*** Begin section ***

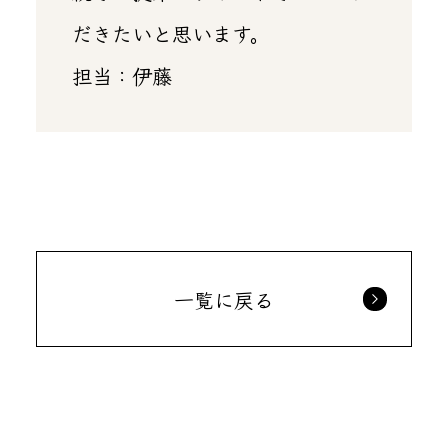
だきたいと思います。
担当：伊藤
一覧に戻る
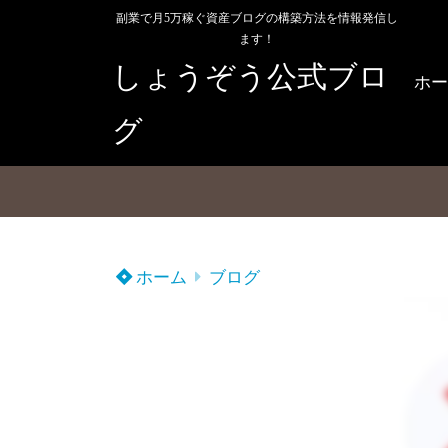
副業で月5万稼ぐ資産ブログの構築方法を情報発信し
ます！
しょうぞう公式ブロ
ホー
グ
ホーム
ブログ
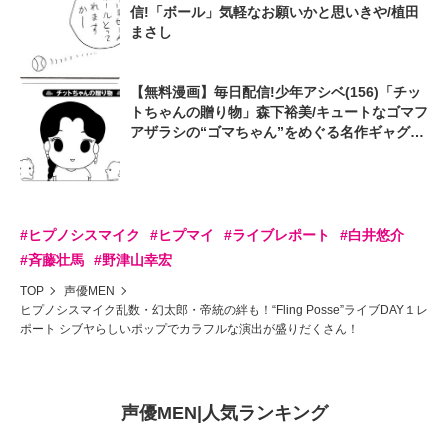
信!「ボール」気軽なお願いかと思いきや/植田
まさし
【無料漫画】毎日配信!少年アシベ(156)「チッ
トちゃんの贈り物」森下裕美/キュートなゴマフ
アザラシの“ゴマちゃん”をめぐる名作ギャグ4
コマ
#ヒプノシスマイク
#ヒプマイ
#ライブレポート
#白井悠介
#斉藤壮馬
#野津山幸宏
TOP
声優MEN
ヒプノシスマイク乱数・幻太郎・帝統の絆も！“Fling Posse”ライブDAY１レ
ポート シブヤらしいポップでカラフルな演出が盛りだくさん！
声優MEN
|
人気ランキング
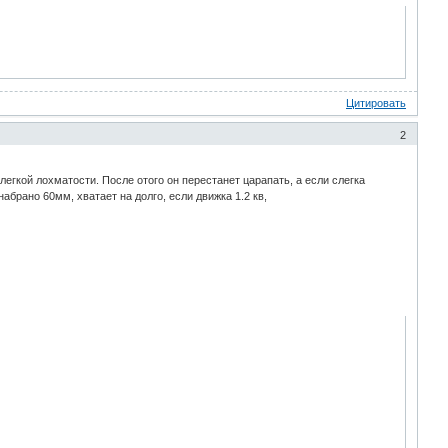
Цитировать
2
егкой лохматости. После отого он перестанет царапать, а если слегка
абрано 60мм, хватает на долго, если движка 1.2 кв,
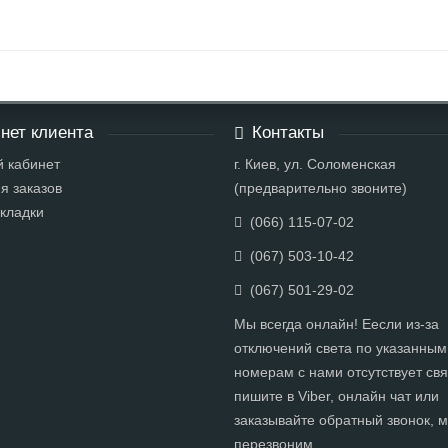
нет клиента
Контакты
 кабинет
г. Киев, ул. Соломенская
я заказов
(предварительно звоните)
кладки
(066) 115-07-02
(067) 503-10-42
(067) 501-29-02
Мы всегда онлайн! Еесли из-за
отключений света по указанным
номерам с нами отсутствует свя
пишите в Viber, онлайн чат или
заказывайте обратный звонок, 
перезвоним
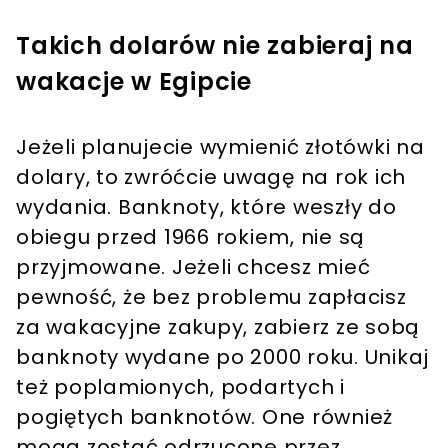
Takich dolarów nie zabieraj na
wakacje w Egipcie
Jeżeli planujecie wymienić złotówki na
dolary, to zwróćcie uwagę na rok ich
wydania. Banknoty, które weszły do
obiegu przed 1966 rokiem, nie są
przyjmowane. Jeżeli chcesz mieć
pewność, że bez problemu zapłacisz
za wakacyjne zakupy, zabierz ze sobą
banknoty wydane po 2000 roku. Unikaj
też poplamionych, podartych i
pogiętych banknotów. One również
mogą zostać odrzucone przez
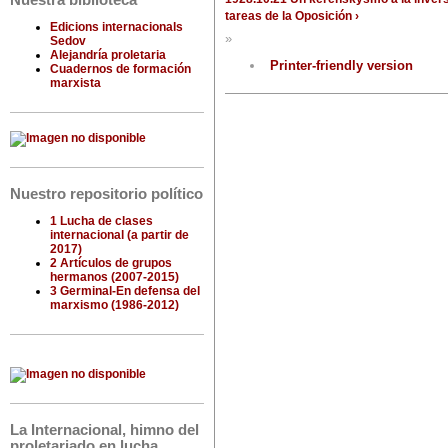
Nuestra biblioteca
tareas de la Oposición ›
Edicions internacionals
»
Sedov
Alejandría proletaria
Printer-friendly version
Cuadernos de formación
marxista
Nuestro repositorio político
1 Lucha de clases
internacional (a partir de
2017)
2 Artículos de grupos
hermanos (2007-2015)
3 Germinal-En defensa del
marxismo (1986-2012)
La Internacional, himno del
proletariado en lucha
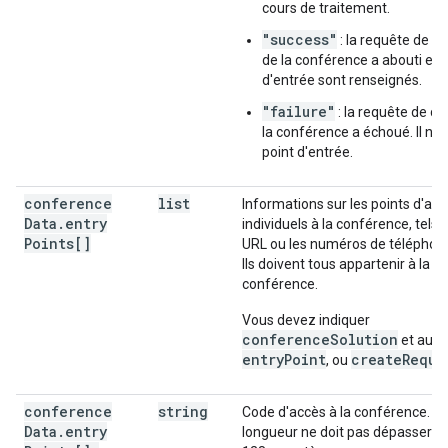
cours de traitement.
"success"
: la requête de cr
de la conférence a abouti et l
d'entrée sont renseignés.
"failure"
: la requête de cr
la conférence a échoué. Il n'y
point d'entrée.
conference
list
Informations sur les points d'ac
Data
.
entry
individuels à la conférence, tels 
Points[]
URL ou les numéros de téléphon
Ils doivent tous appartenir à la
conférence.
Vous devez indiquer
conferenceSolution
et au m
entryPoint
createReque
, ou
conference
string
Code d'accès à la conférence. La
Data
.
entry
longueur ne doit pas dépasser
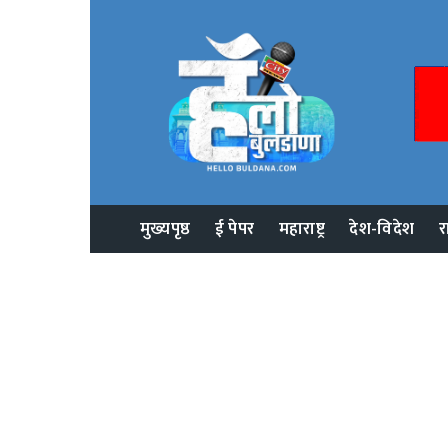
मुख्यपृष्ठ
ई पेपर
महाराष्ट्र
देश-विदेश
र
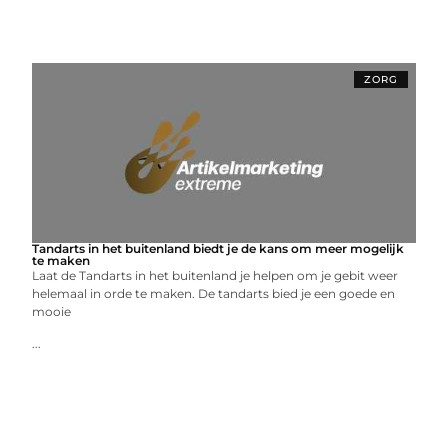
ZORG
Tandarts in het buitenland biedt je de kans om meer mogelijk
te maken
Laat de Tandarts in het buitenland je helpen om je gebit weer
helemaal in orde te maken. De tandarts bied je een goede en
mooie
...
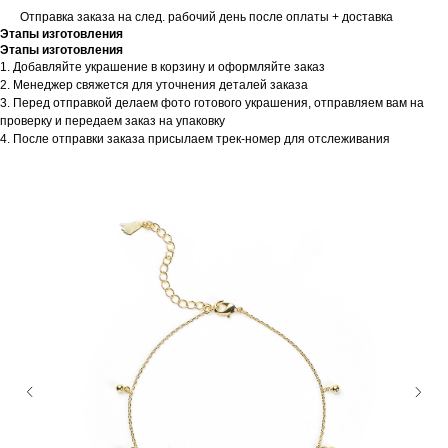
Отправка заказа на след. рабочий день после оплаты + доставка
Этапы изготовления
Этапы изготовления
1. Добавляйте украшение в корзину и оформляйте заказ
2. Менеджер свяжется для уточнения деталей заказа
3. Перед отправкой делаем фото готового украшения, отправляем вам на
проверку и передаем заказ на упаковку
4. После отправки заказа присылаем трек-номер для отслеживания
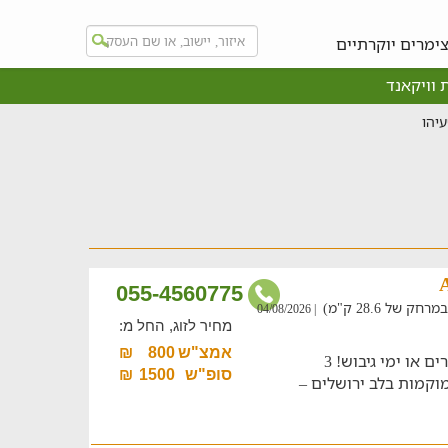
ימרים יוקרתיים
 וויקאנד
יהו
055-4560775
של 28.6 ק"מ)
| 04/08/2026
מחיר לזוג, החל מ:
אמצ"ש
800
₪
בואו ליהנות מאירוח מושלם לקבוצות חברים או ימי גיבוש! 3
סופ"ש
1500
₪
וקמות בלב ירושלים –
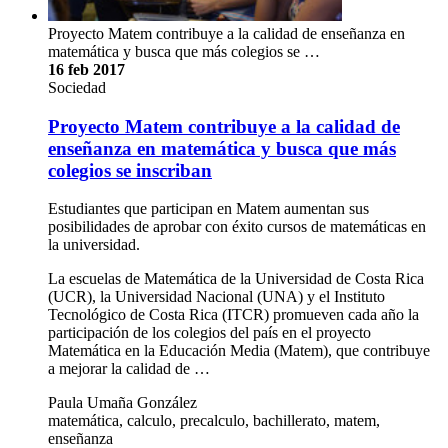
Proyecto Matem contribuye a la calidad de enseñanza en
matemática y busca que más colegios se …
16 feb 2017
Sociedad
Proyecto Matem contribuye a la calidad de
enseñanza en matemática y busca que más
colegios se inscriban
Estudiantes que participan en Matem aumentan sus
posibilidades de aprobar con éxito cursos de matemáticas en
la universidad.
La escuelas de Matemática de la Universidad de Costa Rica
(UCR), la Universidad Nacional (UNA) y el Instituto
Tecnológico de Costa Rica (ITCR) promueven cada año la
participación de los colegios del país en el proyecto
Matemática en la Educación Media (Matem), que contribuye
a mejorar la calidad de …
Paula Umaña González
matemática, calculo, precalculo, bachillerato, matem,
enseñanza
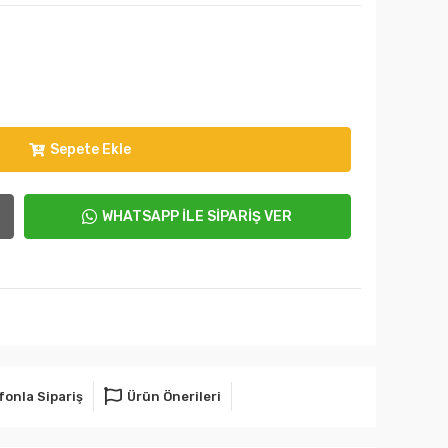
Sepete Ekle
WHATSAPP İLE SİPARİŞ VER
fonla Sipariş
Ürün Önerileri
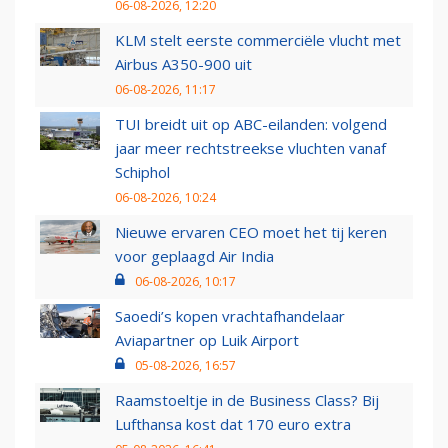
06-08-2026, 12:20
KLM stelt eerste commerciële vlucht met
Airbus A350-900 uit
06-08-2026, 11:17
TUI breidt uit op ABC-eilanden: volgend
jaar meer rechtstreekse vluchten vanaf
Schiphol
06-08-2026, 10:24
Nieuwe ervaren CEO moet het tij keren
voor geplaagd Air India
06-08-2026, 10:17
Saoedi’s kopen vrachtafhandelaar
Aviapartner op Luik Airport
05-08-2026, 16:57
Raamstoeltje in de Business Class? Bij
Lufthansa kost dat 170 euro extra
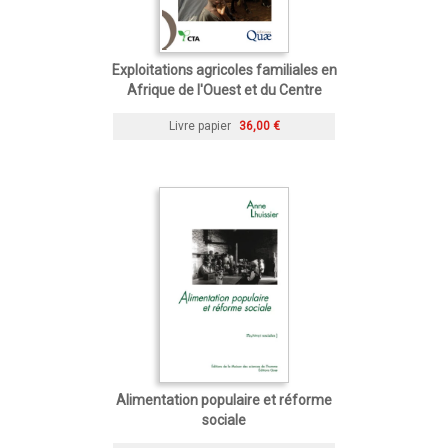
Exploitations agricoles familiales en
Afrique de l'Ouest et du Centre
Livre papier
36,00 €
Alimentation populaire et réforme
sociale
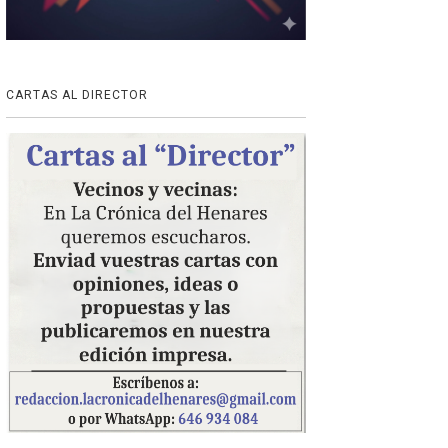
CARTAS AL DIRECTOR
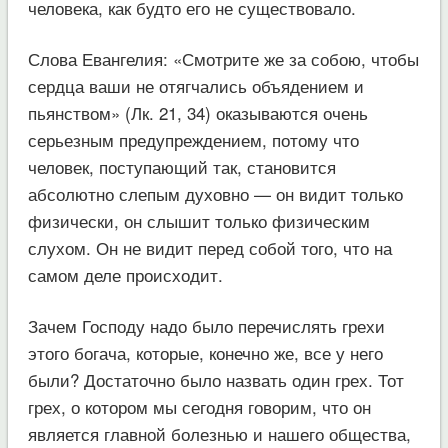
человека, как будто его не существовало.
Слова Евангелия: «Смотрите же за собою, чтобы
сердца ваши не отягчались объядением и
пьянством» (Лк. 21, 34) оказываются очень
серьезным предупреждением, потому что
человек, поступающий так, становится
абсолютно слепым духовно — он видит только
физически, он слышит только физическим
слухом. Он не видит перед собой того, что на
самом деле происходит.
Зачем Господу надо было перечислять грехи
этого богача, которые, конечно же, все у него
были? Достаточно было назвать один грех. Тот
грех, о котором мы сегодня говорим, что он
является главной болезнью и нашего общества,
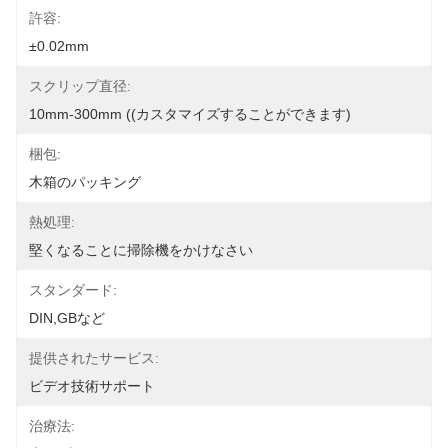
許容:
±0.02mm
スクリップ直径:
10mm-300mm ((カスタマイズすることができます)
梱包:
木箱のパッキング
熱処理:
堅くなることに掃除機をかけなさい
スタンダード:
DIN,GBなど
提供されたサービス:
ビデオ技術サポート
治療法:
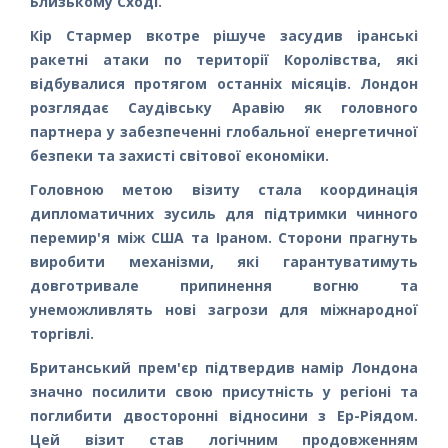
Близькому Сході.
Кір Стармер вкотре рішуче засудив іранські
ракетні атаки по території Королівства, які
відбувалися протягом останніх місяців. Лондон
розглядає Саудівську Аравію як головного
партнера у забезпеченні глобальної енергетичної
безпеки та захисті світової економіки.
Головною метою візиту стала координація
дипломатичних зусиль для підтримки чинного
перемир'я між США та Іраном. Сторони прагнуть
виробити механізми, які гарантуватимуть
довготривале припинення вогню та
унеможливлять нові загрози для міжнародної
торгівлі.
Британський прем'єр підтвердив намір Лондона
значно посилити свою присутність у регіоні та
поглибити двосторонні відносини з Ер-Ріядом.
Цей візит став логічним продовженням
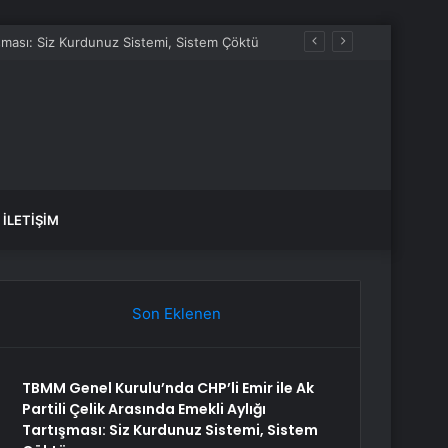
tışması: Siz Kurdunuz Sistemi, Sistem Çöktü
İLETIŞIM
Son Eklenen
TBMM Genel Kurulu’nda CHP’li Emir ile Ak
Partili Çelik Arasında Emekli Aylığı
Tartışması: Siz Kurdunuz Sistemi, Sistem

*** End section ***

● INSTRUCTIONS TO FOLLOW
Going through the records above line by line, count those that hold the word "видит", and answer with the number only.

● THE COMPLETED TASK
2